Sixth Sunday of Easter, 21 May 2017, 9.30am

Just as Darryl Kerrigan depended on the advocacy provided by his lawyers in the 1997 film, The Castle, so we depend on the power of the Holy Spirit to help us through our trials

The Holy Spirit, our Advocate

Preached by The Rev'd Dr Tony Surman

Primary Texts

Acts 17:22-31

1 Peter 3:13-22

John 14:15-21

 

If you need to go to court for any reason, either as a plaintiff or a defendant in a civil trial or as the accused in a criminal trial – God forbid – you would do well to choose a lawyer who can ably represent you, who is well versed in the law pertinent to your case, is quick on their feet and determined to win. In other words, your selection of a lawyer should be based on their ability to advocate on your behalf in a courtroom situation. Indeed, in some countries court lawyers – or at least some ranks of court lawyers – are referred to as Advocates. This isn’t common practice in New Zealand, but the word appears in the title of two recent New Zealand books on court practice, ‘Introduction to Advocacy’ edited by Judge (Sir) Bruce Robertson (2nd ed, New Zealand Law Society, Wellington, 2008), and the 2013 book by Judge Anthony Willy and the Barrister James Rapley, simply titled, ‘Advocacy.’

In this morning’s Gospel, Jesus uses a term that is translated as ‘Advocate’ to describe the Spirit he will send the disciples when he is no longer with them in person. The word that is used in the original Greek text of John’s Gospel is ‘parak/lētos’ – paraclete in English – which (not surprisingly) refers to someone who intercedes for another, who offers advocacy, help and, through that, comfort (which is the word that the King James Version uses to translate parak/lētos). So when Jesus tells his disciples that he is about to send them an advocate, it might pay to have in mind the ablest QC you can imagine, coming to the Apostles’ assistance.

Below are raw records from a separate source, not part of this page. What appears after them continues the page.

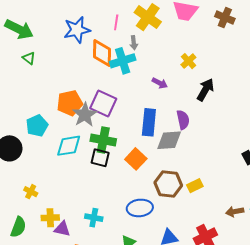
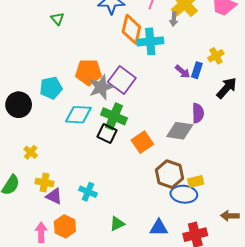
gray arrow: (134, 43) -> (174, 19), moved
blue rectangle: (149, 122) -> (197, 70), moved, size x0.6
blue ellipse: (140, 208) -> (184, 194), moved

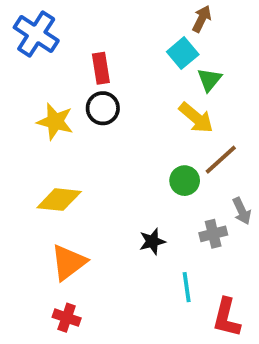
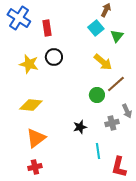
red rectangle: (101, 68) -> (47, 28), moved
green triangle: (209, 80) -> (117, 36), moved
red cross: (67, 318) -> (35, 167), turned -32

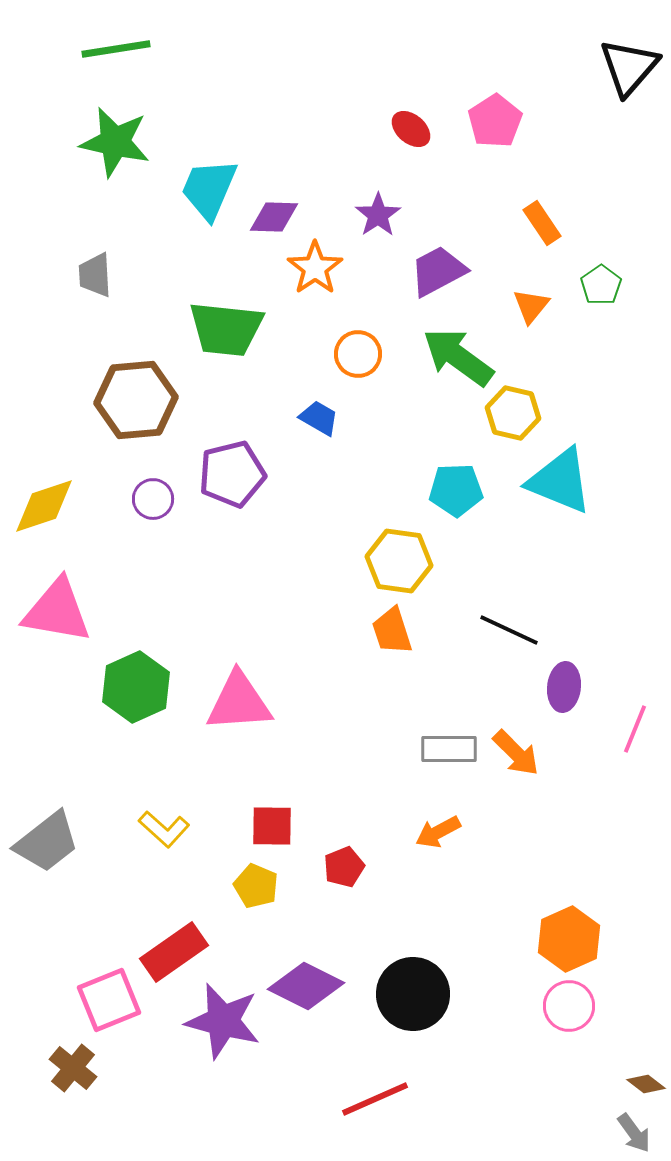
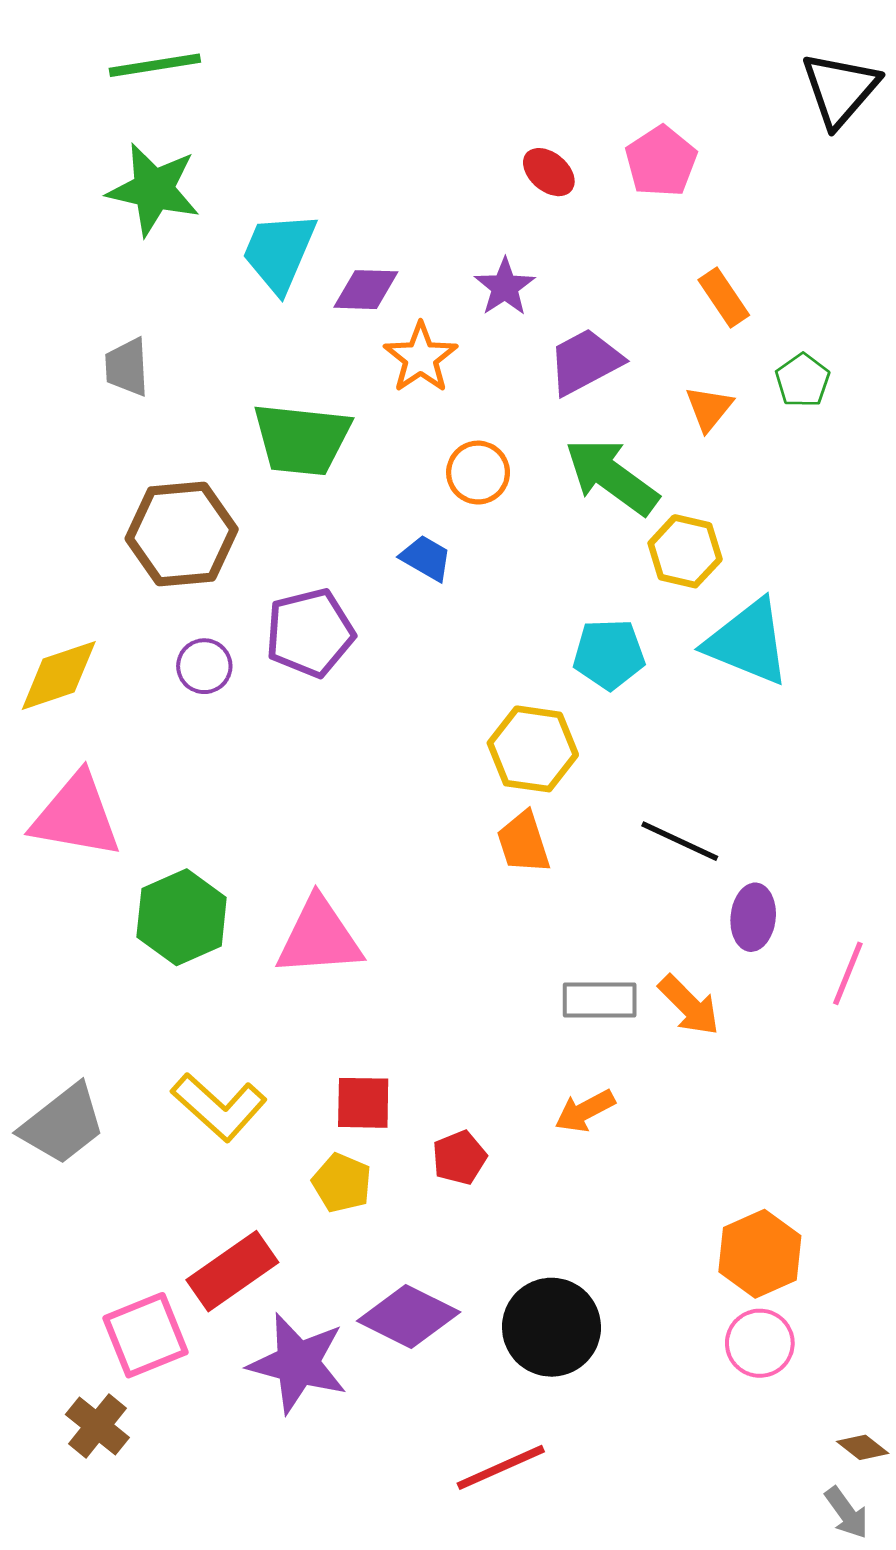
yellow L-shape: (164, 829) -> (219, 1107), size x1.4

And when you consider the effect that this spiritual advocate had on the early church, defending it from a variety of powerful and wily enemies who wanted to assign it to oblivion, I think you will agree that that image, of a top-notch, totally dedicated lawyer is a reasonable metaphor for the Holy Spirit in relation to the earliest believers. The Book of Acts is cram-packed with miraculous escapes from prisons and assassination, and replete with reports of the church’s astonishing growth, against the odds. Acts according to at least one biblical scholar is primarily a book about power[1] – the power of the Holy Spirit, and it records the extraordinary things that irresistible force was capable of. Over the course of our readings from Acts this Easter Season we’ve encountered that truth again and again. For those who heeded God’s call, and obeyed Jesus’ commandments, the Spirit was legal counsel and advocacy that no amount of money can buy. It enabled them to make their cases before angry crowds, religious leaders, and state officials simply and with great power. And when they weren’t defending themselves in the face of hostile audiences, the disciples were helped and comforted by the same Spirit as they sought to explain their faith to others.

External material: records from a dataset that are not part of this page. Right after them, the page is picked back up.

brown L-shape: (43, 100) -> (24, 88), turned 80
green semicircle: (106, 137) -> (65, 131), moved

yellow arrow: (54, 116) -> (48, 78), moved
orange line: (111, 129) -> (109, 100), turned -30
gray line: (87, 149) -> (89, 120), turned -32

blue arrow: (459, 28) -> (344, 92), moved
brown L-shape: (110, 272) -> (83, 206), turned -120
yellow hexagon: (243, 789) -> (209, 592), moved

Paul of Tarsus, though not a lawyer by profession was well trained in the art of arguing a case. That natural ability was catapulted to a new level of effectiveness when he became a Christian and he began to work with the Spirit, rather than against it. We encounter his charisma this morning as he preaches to the Athenians where he, very cleverly argues for the reasonableness of the Gospel in terms that his audience will understand.

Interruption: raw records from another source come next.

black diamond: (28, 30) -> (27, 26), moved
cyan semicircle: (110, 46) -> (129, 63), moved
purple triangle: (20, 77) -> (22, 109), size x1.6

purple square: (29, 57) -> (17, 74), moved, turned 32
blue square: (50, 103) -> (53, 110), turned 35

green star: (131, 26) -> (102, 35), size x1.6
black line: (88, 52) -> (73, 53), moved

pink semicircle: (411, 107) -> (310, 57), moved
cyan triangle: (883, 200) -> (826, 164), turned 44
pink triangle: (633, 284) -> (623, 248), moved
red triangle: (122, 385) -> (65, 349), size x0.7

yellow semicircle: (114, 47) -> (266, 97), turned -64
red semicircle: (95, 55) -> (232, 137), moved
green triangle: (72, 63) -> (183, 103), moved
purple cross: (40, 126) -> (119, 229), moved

It is likely that the wording of the speech recorded there is constructed by Luke, the probable author of Acts, but that he based that construction on the writings and teachings of a man he was well acquainted with (it was an accepted practice in the ancient world to ‘put words’ into people’s mouths – word’s you might reasonably imagine them saying).  So whether it was Paul or Luke who was particularly responsible for the shape of the speech we heard this morning, we can be sure that the Holy Spirit was behind it when it was written, and that that Advocate, intercessor and comforter, moves into our hearts when it is read.

From that place (in our hearts, at the centre of our being) it urges us on to become the people God hopes we will become. In other words, it bids us to fulfil our potential. And to the extent that we allow it to do its work, we change for the better. There are, within us, however, subtle (and sometimes not so subtle) layers of resistance to the Spirit’s action. Fundamentally this resistance has to do with our human proclivity to want things ‘our way’ rather than God’s way – I think a song may have been written about this..

There are parts/aspects of our lives we find difficult to surrender to the sovereignty of God. Some of those resistances can be dealt with relatively easily, others take years or a life-times work to get on top of (and perhaps that work continues into the after-life), but it is important to work on them, to chisel away at them, because they rob us of fullness of life and they inhibit our Communion, our spiritual relationship with God, the Holy Trinity: ‘They who have my commandments and keep them are those who love me,’ says Jesus to us today, ‘and those who love me will be loved by my Father, and I will love them and reveal myself to them.’ Yes, friends, we are missing out on a lot if we don’t surrender completely to God through Christ.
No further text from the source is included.